# Exercise aim
Exactly the lines from the start of the data below through the line that contains "neto prikupljeni prihodi" are to be copied, with pictures left out.

# Supplied entries
—————
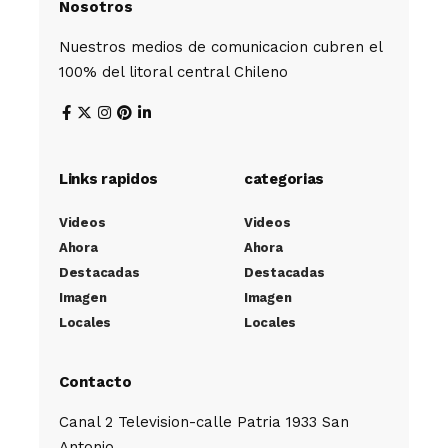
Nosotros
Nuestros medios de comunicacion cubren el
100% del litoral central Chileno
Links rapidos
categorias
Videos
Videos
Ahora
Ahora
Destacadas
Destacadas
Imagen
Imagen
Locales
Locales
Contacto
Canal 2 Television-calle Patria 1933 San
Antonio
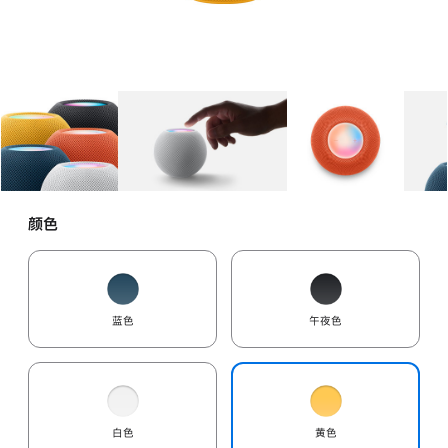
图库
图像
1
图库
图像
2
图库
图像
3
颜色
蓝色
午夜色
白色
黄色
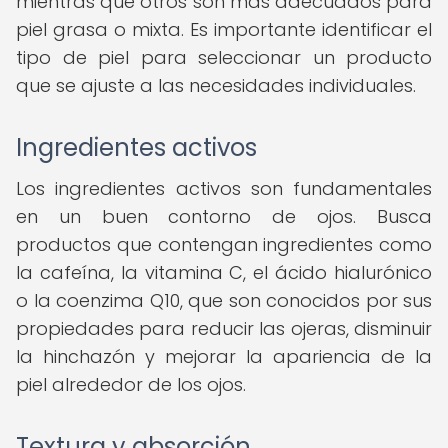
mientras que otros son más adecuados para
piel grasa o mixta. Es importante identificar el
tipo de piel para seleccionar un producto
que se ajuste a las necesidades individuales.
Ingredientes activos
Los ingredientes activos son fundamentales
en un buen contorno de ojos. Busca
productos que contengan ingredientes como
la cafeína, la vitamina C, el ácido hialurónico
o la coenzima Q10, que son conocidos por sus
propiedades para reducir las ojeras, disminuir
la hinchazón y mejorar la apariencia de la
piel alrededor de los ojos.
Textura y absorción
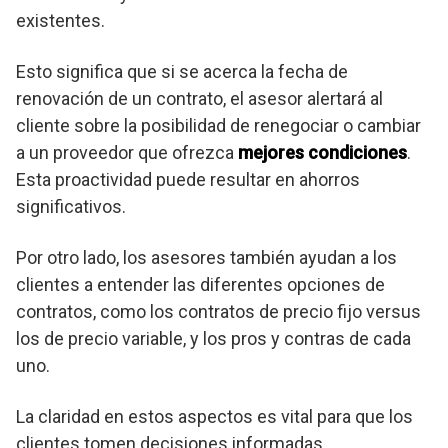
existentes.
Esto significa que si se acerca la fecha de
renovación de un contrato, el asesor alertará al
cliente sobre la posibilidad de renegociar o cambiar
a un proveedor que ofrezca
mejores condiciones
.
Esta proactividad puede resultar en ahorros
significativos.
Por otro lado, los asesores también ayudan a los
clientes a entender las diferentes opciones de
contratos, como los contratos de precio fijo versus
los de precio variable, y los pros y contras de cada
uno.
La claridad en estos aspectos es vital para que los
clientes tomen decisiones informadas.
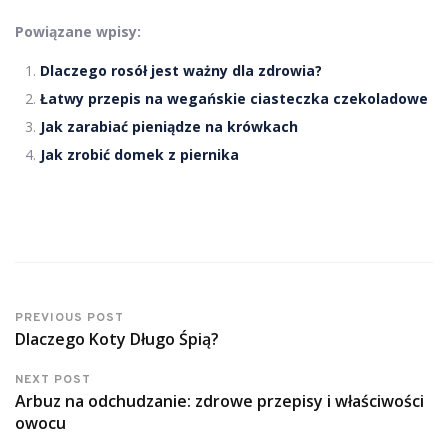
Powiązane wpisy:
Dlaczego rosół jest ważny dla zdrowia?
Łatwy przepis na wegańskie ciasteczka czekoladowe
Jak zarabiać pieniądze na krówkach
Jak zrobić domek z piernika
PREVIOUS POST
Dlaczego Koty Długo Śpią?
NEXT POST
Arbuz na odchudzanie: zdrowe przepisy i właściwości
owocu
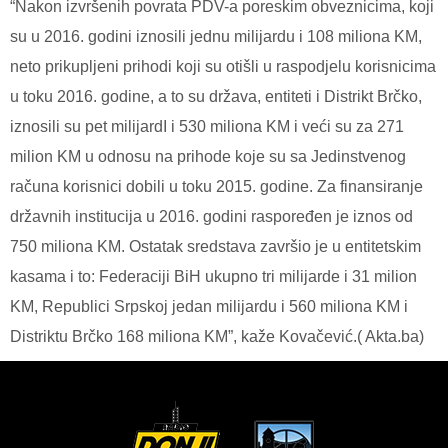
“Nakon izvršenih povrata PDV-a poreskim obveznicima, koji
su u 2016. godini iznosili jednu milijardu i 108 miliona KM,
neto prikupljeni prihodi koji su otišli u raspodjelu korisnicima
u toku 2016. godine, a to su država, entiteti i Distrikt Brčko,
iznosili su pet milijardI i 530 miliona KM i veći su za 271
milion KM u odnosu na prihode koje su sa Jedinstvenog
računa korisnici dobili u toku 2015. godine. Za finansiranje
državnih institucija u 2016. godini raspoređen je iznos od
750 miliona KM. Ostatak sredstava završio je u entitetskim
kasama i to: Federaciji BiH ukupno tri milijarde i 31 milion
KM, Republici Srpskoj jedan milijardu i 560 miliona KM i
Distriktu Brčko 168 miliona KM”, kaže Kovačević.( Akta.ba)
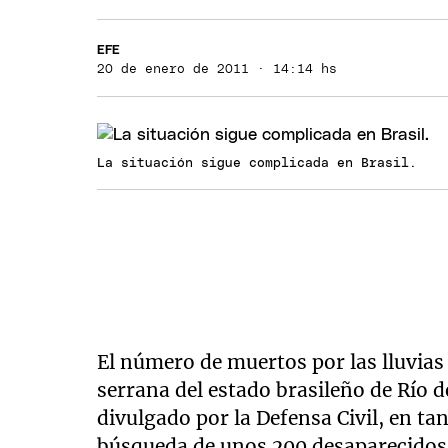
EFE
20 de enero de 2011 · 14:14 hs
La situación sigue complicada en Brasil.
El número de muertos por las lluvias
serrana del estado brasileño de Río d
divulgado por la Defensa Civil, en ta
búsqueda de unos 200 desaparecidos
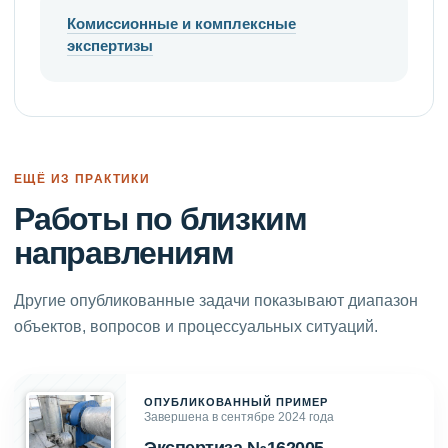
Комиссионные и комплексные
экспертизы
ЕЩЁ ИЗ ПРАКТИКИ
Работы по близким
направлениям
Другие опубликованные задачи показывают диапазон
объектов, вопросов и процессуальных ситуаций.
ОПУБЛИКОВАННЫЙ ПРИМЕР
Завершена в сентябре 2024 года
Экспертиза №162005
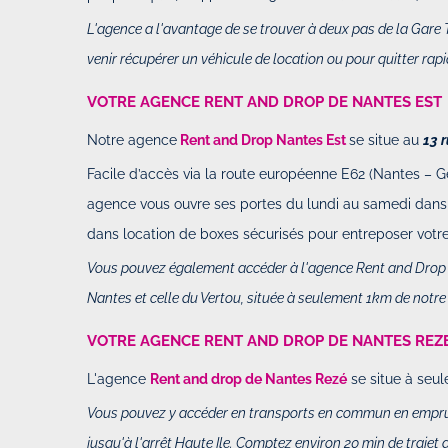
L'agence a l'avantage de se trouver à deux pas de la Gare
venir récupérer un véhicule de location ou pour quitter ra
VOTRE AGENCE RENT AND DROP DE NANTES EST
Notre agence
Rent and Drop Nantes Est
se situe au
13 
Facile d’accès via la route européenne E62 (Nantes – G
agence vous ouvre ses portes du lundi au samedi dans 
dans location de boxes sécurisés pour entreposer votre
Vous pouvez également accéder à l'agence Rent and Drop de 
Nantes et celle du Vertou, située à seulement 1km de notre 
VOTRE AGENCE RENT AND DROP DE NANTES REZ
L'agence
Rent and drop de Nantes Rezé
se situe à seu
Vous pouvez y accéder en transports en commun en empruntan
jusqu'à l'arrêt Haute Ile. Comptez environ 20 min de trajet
—————
# Solution to the problem
Nosotros
Nuestros medios de comunicacion cubren el
100% del litoral central Chileno
Links rapidos
categorias
Videos
Videos
Ahora
Ahora
Destacadas
Destacadas
Imagen
Imagen
Locales
Locales
Contacto
Canal 2 Television-calle Patria 1933 San
Antonio
图库
图像
1
图库
图像
2
图库
图像
3
颜色
蓝色
午夜色
白色
黄色
mientras que otros son más adecuados para
piel grasa o mixta. Es importante identificar el
tipo de piel para seleccionar un producto
que se ajuste a las necesidades individuales.
Ingredientes activos
Los ingredientes activos son fundamentales
en un buen contorno de ojos. Busca
productos que contengan ingredientes como
la cafeína, la vitamina C, el ácido hialurónico
o la coenzima Q10, que son conocidos por sus
propiedades para reducir las ojeras, disminuir
la hinchazón y mejorar la apariencia de la
piel alrededor de los ojos.
Textura y absorción
existentes.
Esto significa que si se acerca la fecha de
renovación de un contrato, el asesor alertará al
cliente sobre la posibilidad de renegociar o cambiar
a un proveedor que ofrezca
mejores condiciones
.
Esta proactividad puede resultar en ahorros
significativos.
Por otro lado, los asesores también ayudan a los
clientes a entender las diferentes opciones de
contratos, como los contratos de precio fijo versus
los de precio variable, y los pros y contras de cada
uno.
La claridad en estos aspectos es vital para que los
clientes tomen decisiones informadas.
Powiązane wpisy:
Dlaczego rosół jest ważny dla zdrowia?
Łatwy przepis na wegańskie ciasteczka czekoladowe
Jak zarabiać pieniądze na krówkach
Jak zrobić domek z piernika
PREVIOUS POST
Dlaczego Koty Długo Śpią?
NEXT POST
Arbuz na odchudzanie: zdrowe przepisy i właściwości
owocu
“Nakon izvršenih povrata PDV-a poreskim obveznicima, koji
su u 2016. godini iznosili jednu milijardu i 108 miliona KM,
neto prikupljeni prihodi koji su otišli u raspodjelu korisnicima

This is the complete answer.